> _EXERCISE DESCRIPTION_:
Copy each line below that contains "sync".

> _SOURCE MATERIAL_:
[Start of Attachment]

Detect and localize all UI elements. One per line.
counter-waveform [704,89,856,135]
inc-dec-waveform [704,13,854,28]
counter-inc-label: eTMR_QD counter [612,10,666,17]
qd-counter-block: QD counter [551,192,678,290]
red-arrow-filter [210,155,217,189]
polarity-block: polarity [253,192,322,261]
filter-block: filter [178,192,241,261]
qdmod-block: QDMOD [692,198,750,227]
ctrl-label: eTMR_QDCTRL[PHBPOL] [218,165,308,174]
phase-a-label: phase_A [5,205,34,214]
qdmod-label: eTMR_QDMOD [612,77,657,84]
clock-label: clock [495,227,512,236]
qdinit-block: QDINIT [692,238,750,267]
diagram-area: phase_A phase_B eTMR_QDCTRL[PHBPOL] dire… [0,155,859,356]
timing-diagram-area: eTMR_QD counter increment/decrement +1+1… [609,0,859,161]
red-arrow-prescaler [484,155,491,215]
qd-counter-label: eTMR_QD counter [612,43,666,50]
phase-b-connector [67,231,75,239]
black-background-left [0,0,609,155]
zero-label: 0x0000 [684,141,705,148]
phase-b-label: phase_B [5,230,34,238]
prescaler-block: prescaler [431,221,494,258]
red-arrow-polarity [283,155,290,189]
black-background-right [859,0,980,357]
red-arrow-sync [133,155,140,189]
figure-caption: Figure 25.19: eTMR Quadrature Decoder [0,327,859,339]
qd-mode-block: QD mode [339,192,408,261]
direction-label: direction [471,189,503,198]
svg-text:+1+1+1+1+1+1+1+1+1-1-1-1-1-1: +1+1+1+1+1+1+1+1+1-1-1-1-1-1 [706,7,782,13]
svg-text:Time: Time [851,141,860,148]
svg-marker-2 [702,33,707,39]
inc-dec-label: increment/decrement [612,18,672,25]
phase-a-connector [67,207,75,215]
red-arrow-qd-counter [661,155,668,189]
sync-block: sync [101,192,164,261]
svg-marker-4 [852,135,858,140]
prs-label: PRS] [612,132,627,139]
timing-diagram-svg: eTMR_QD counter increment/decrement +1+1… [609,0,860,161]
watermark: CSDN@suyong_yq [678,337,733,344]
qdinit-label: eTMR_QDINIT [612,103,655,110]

[End of Attachment]

> _OUTPUT OF THE EXERCISE_:
red-arrow-sync [133,155,140,189]
sync-block: sync [101,192,164,261]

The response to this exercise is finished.